For many of the later issues of Cheeky his unnamed pet snail had the back page and met other garden creatures to exchange jokes.

The lead character Cheeky was portrayed in a red and black striped sweater with a large C on the chest. At one point the comic gave away a free knitting pattern so readers could knit their own (or get their mums to knit one for them).

One unusual aspect of Cheeky Weekly compared to its contemporaries was that the title character appeared in more than one strip. A typical issue would follow Cheeky through the week from Sunday through to the following Saturday in a series of one- or two-page strips. Often not so much a narrative as a series of random gags each episode was designed to lead into the ‘support’ strip which followed.

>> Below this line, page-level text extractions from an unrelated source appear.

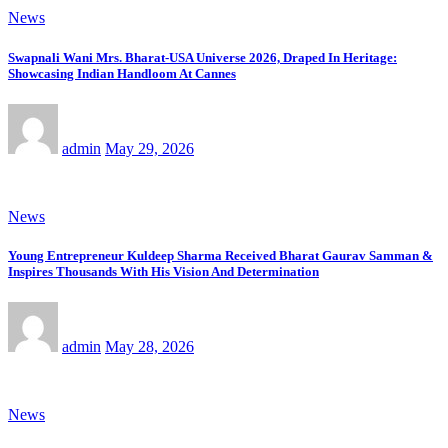
News
Swapnali Wani Mrs. Bharat-USA Universe 2026, Draped In Heritage:
Showcasing Indian Handloom At Cannes
admin
May 29, 2026
News
Young Entrepreneur Kuldeep Sharma Received Bharat Gaurav Samman &
Inspires Thousands With His Vision And Determination
admin
May 28, 2026
News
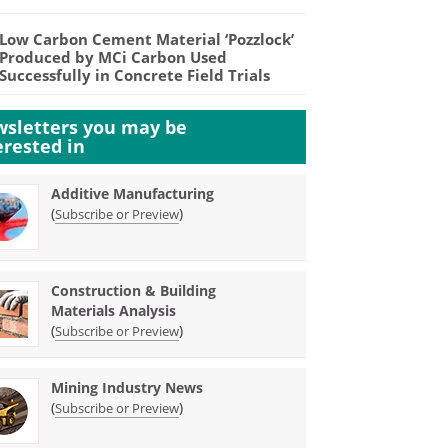
Low Carbon Cement Material ‘Pozzlock’
Produced by MCi Carbon Used
Successfully in Concrete Field Trials
sletters you may be
erested in
Additive Manufacturing
(
)
Subscribe or Preview
Construction & Building
Materials Analysis
(
)
Subscribe or Preview
Mining Industry News
(
)
Subscribe or Preview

Some notable examples include:
- Cheeky racing home to watch his favourite TV Show, usually arriving with seconds to spare.
- Cheeky trying to read the latest James Bold book in the bookshop – this would lead into a two-page ‘drama’ strip which would then end abruptly as the bookshop owner chased Cheeky from the store.

On Wednesdays, Cheeky babysat for Baby Burpo, a mischievous child similar to Whoopee!’s Sweeny Toddler. Cheeky would read him a tongue-in-cheek ghost story in the hope of scaring the kid but this invariably backfired and Cheeky would end up running home in terror as if pursued by whatever menace had featured in that week's story.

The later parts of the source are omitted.